# Rebuilding RAID1 freezes computer (long)



## Tan DJ (Apr 28, 2009)

Hi,

I appologise for the length of this post, but this issue has been plaguing me for about a week now, and I've tried a few things already.

I have an aBit AN52 mobo with 2 Seagate 500gb SATA drives which I'd configured as RAID1 via the BIOS when I first built this machine a year and a half ago. (With Windows XP pro)

I have not had ANY problems with it until about a week ago, when the computer hung while using MyVirtualHome.  MVH has hung before, and the computer has restarted ok and occasionally after an MVH hang, it would perform a chkdsk on rebuild.

But just last week, when MVH hung, windows wanted to perform a chkdsk.

It completed pass 1 reasonably quickly, but when it got to pass 2 it started the index verification, but never got past 0%.  After it had been running awhile, the disk activity light stopped flashing.  after waiting about an hour, I gave up and restarted the computer, but this time, during POST the NVraid bios showed 2 raid arrays - one degraded and one in error.

So I entered the BIOS and deleted the errored  raid set, and re-added that drive to the original raid set.  Then when windows started, sometimes it would only get as far as the login screen before freezing, othertimes I could login, but it would freeze within 2 - 5 minutes.

Rebooting would sometimes show the 1 raid array in a rebuilding state, but eventually would show 2 arrays again with one in the error state.

I found that if I changed the second disk (that was being assigned to the second errored array) from being part of the raid, and deleting all partition details on that disk I could boot up windows ok without any problem, but I could not run chkdsk without it hanging on the second pass.  (including boot time chkdsk - had to bypass the boot time chkdsk to start windows.  But there was now an issue where Windows freezes during shutdown.


So eventually, I installed windows on my 80gb IDE drive, and found that I could run chkdsk of my original boot disk (currently in a degraded state) and it corrected 3 index errors.  I also got it to scan for bad sectors, but it found none.  This new install also has the problem of windows freezing during shutdown.

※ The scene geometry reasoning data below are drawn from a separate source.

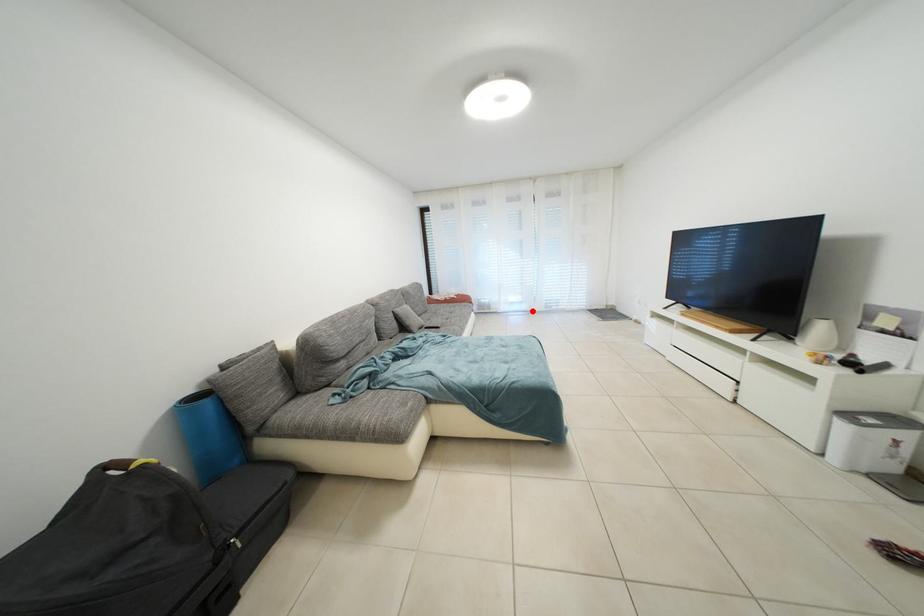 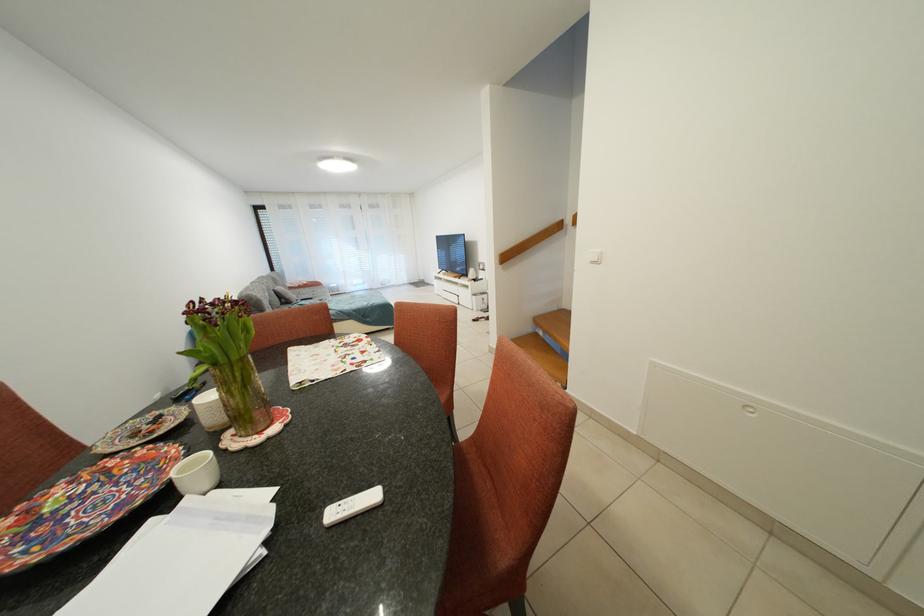 Where in the second image is the point corresponding to the highlighted location from the first image?

(373, 291) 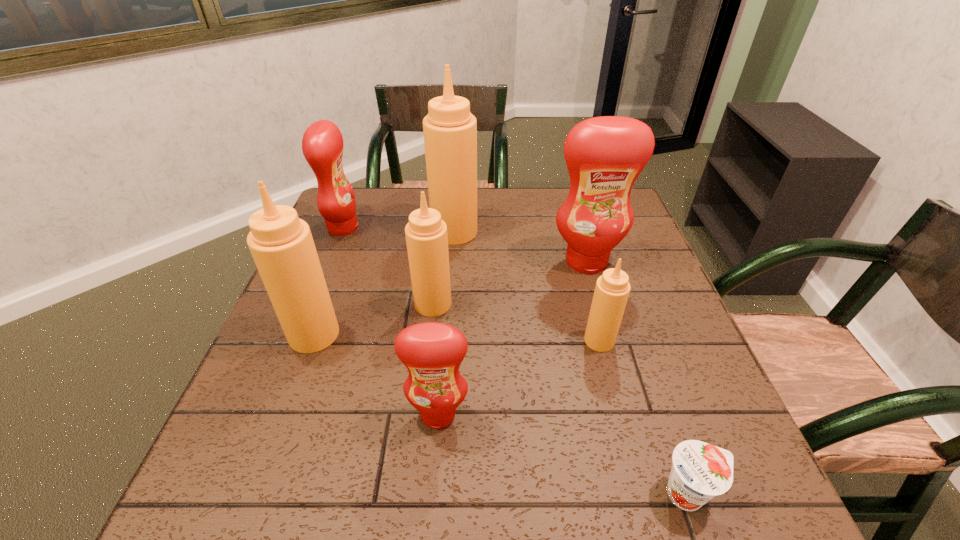 Identify the location of the smallest tan condiment. (612, 289).

Find the location of a particular element. This screenshot has width=960, height=540. yogurt is located at coordinates (700, 471).

Image resolution: width=960 pixels, height=540 pixels. Identify the location of the nearest object. (700, 471).

Locate an element on the screen. vacant space located on the right of the farthest tan condiment is located at coordinates (551, 232).

Locate an element on the screen. This screenshot has height=540, width=960. blank area located on the label side of the biggest red condiment is located at coordinates (614, 358).

What are the coordinates of `vacant area situated on the right of the second biggest tan condiment` in the screenshot? It's located at (394, 334).

Where is `free region located on the front of the third biggest tan condiment`? free region located on the front of the third biggest tan condiment is located at coordinates (419, 429).

This screenshot has width=960, height=540. What are the coordinates of `free region located on the label side of the second smallest red condiment` in the screenshot? It's located at (397, 228).

The width and height of the screenshot is (960, 540). In order to click on free region located on the label side of the nearest condiment in this screenshot , I will do `click(434, 470)`.

The height and width of the screenshot is (540, 960). In order to click on free space located on the front of the rightmost tan condiment in this screenshot , I will do `click(634, 469)`. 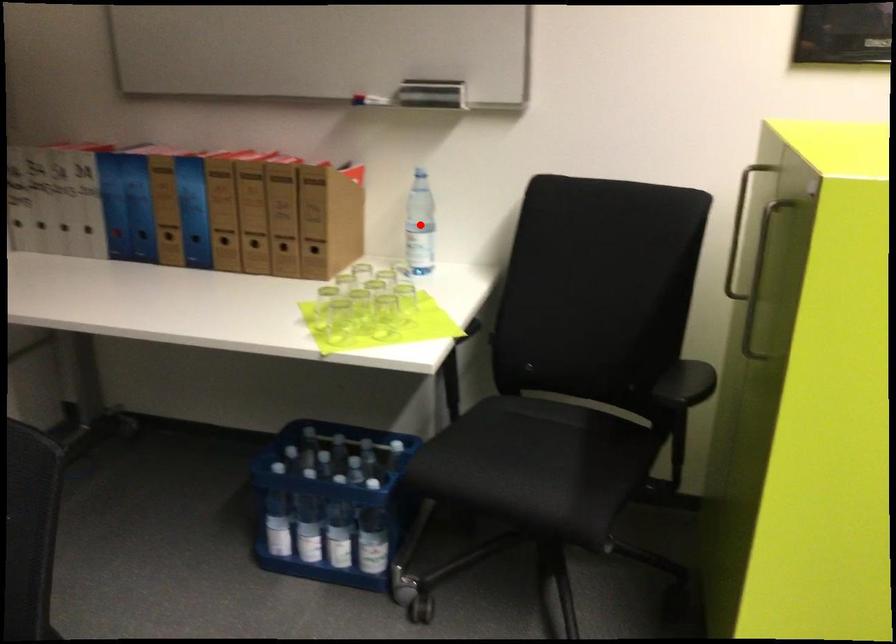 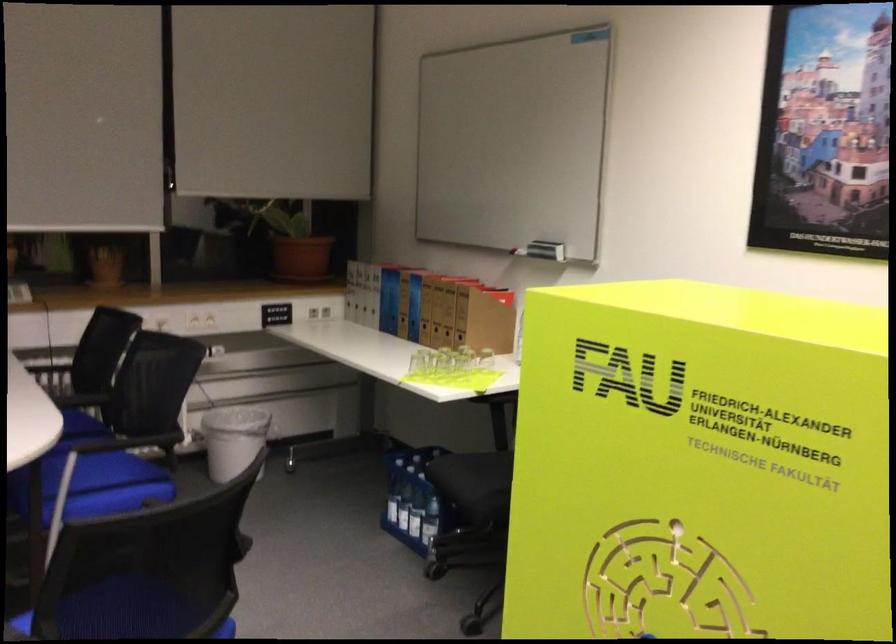 Question: I am providing you with two images of the same scene from different viewpoints. A red point is marked on the first image. Is the red point's position out of view in image 2?

Choices:
 (A) Yes
 (B) No

Answer: (A) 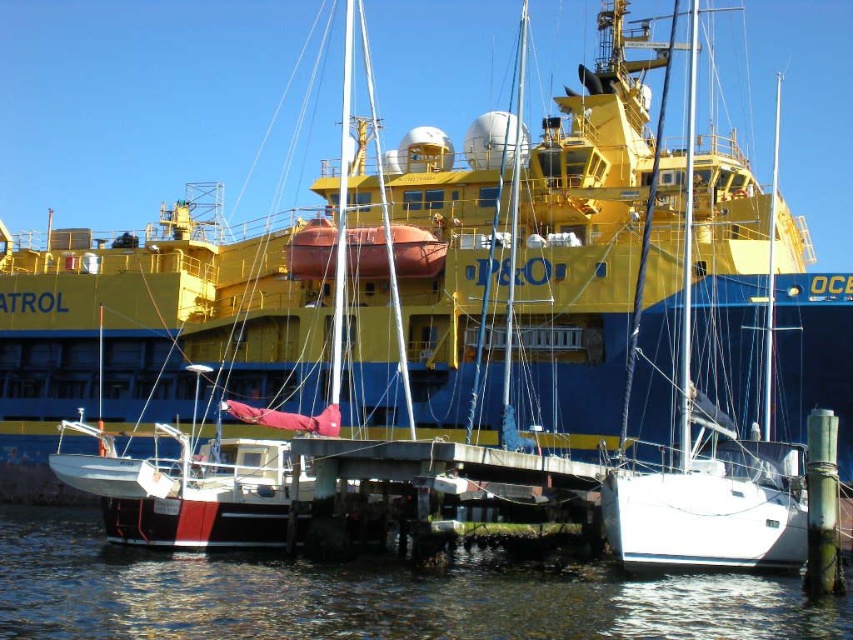 Who is more distant from viewer, (598,604) or (607,472)?

The point (607,472) is more distant.

In the scene shown: Which of these two, clear water at lower center or white matte sailboat at center, stands shorter?

Standing shorter between the two is clear water at lower center.

Which is in front, point (96, 538) or point (766, 401)?

Positioned in front is point (766, 401).

Locate an element on the screen. clear water at lower center is located at coordinates (364, 596). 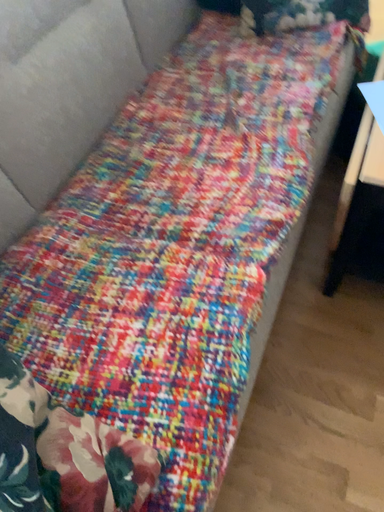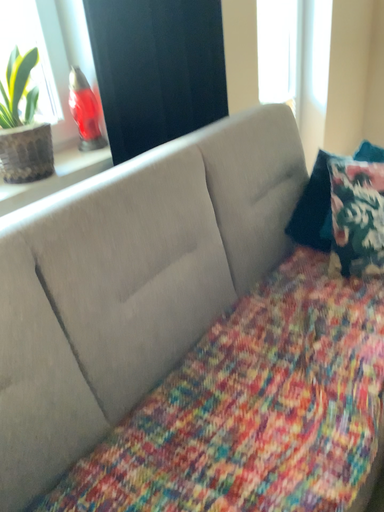 Question: Which way did the camera rotate in the video?

Choices:
 (A) rotated upward
 (B) rotated downward

Answer: (A) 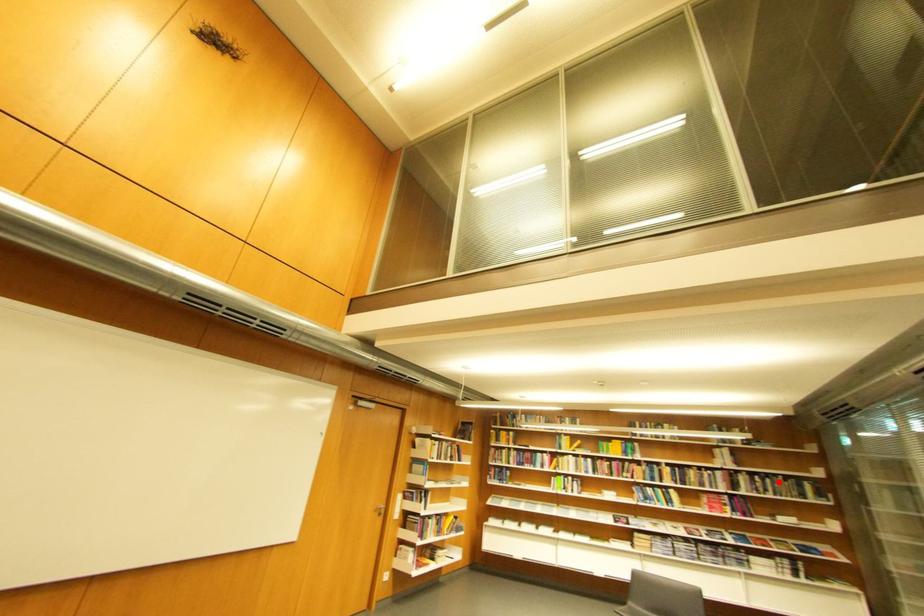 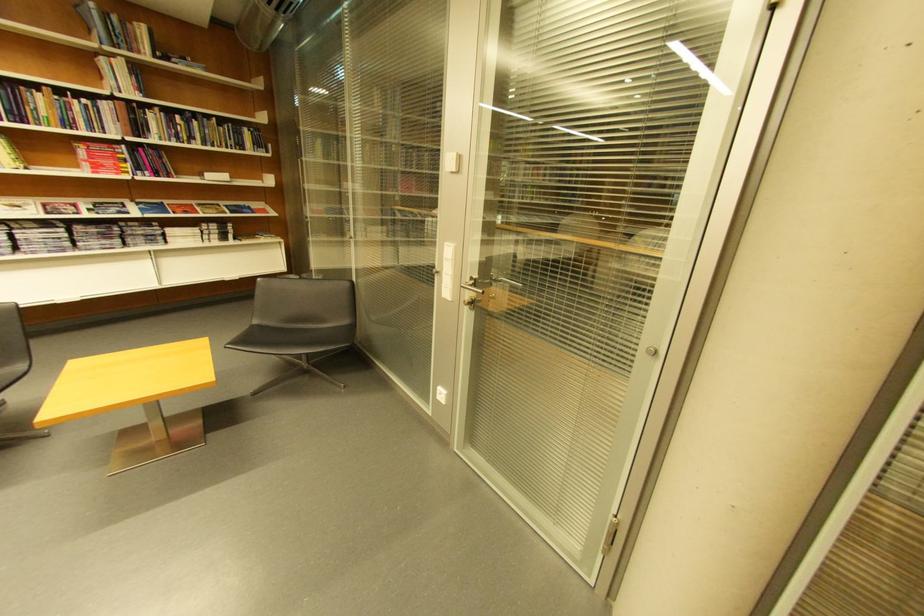 Question: I am providing you with two images of the same scene from different viewpoints. A red point is marked on the first image. Can you still see the location of the red point in image 2?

Now I could boot off my original install without the problems during start up.  However 
Once the chkdsk problem was solved, I thought I'd try re-attaching the second disk, and found that the computer would freeze when the resync reached about 1% complete.

I noticed that my nvraid driver is v5.10.2600.925 but that the latest version available from the abit web site is v5.10.2600.0995, so I thought I'd update to the latest driver.

On reboot, windows would now only get to the point where the Windows logo starts to fade in, and then the system would reboot.  Booting in safemode, I could see it get up to a specific driver and then it would reboot.  Sorry, can't remember which one it got up to.

At this point I was almost at the point where I thought I'd have to reinstall windows,  but I tried a couple of reboots where I selected Last Known Good Configuration, and after about 3 attempts I succeeded in getting my computer to boot - raid driver now back to 925 version.

So I removed the disk from the raid again, and this time I partitioned it and formated it from windows XP, and performed a chkdsk /r on it, and when it finished, it showed 24kb in bad sectors.

Question:  Would these bad sectors be what is causing me to have so much trouble reattaching this drive to my mirror?  And why doesn't the nvraid driver report anyh problems with that disk?.

Also, why am I having trouble with windows freezing when I shutdown?

(I'm not going to make any attempts at reattaching that drive for the time being - probably have to wait until I get a new one.)


(FYI there were a large number of messages like "The device, \Device\Scsi\nvgts1, did not respond within the timeout period." in the event log while performing the chkdsk /r, and there have been quite a few of these for the past week)


----------



## Deleted member 3 (Apr 28, 2009)

Seems one of the drives is bad, replace it.


----------



## Steevo (Apr 28, 2009)

Could be a failing controller too, however the fact that it reported any bad sectors through windows is a sign of a drive failure. newer drives have self monitoring for sectors and have a spare amount of sectors that are unreported for moving data to when it detects a problem on the disk. So it has already ran out of spares and has reverted to using disk space.


Backup and run seatools on both.


----------



## Tan DJ (Apr 29, 2009)

I'll have a look at seatools.

If the problem is the controller failing, what would be the easiest way to migrate to a new proper non-MOBO RAID controller?  Can I just disable the RAID on the motherboard and still access the existing disks without corrupting the data that's on there?


----------



## Tan DJ (Apr 29, 2009)

I just downloaded and installed SeaTools for Windows, and when I run it, I get a popup with a title "Fatal Error: Device Discovery" that says "Index and length must refer to a location within the string. Parameter name: length System.String InternalSubStringWithChecks(Int32, Int32, Boolean)"


----------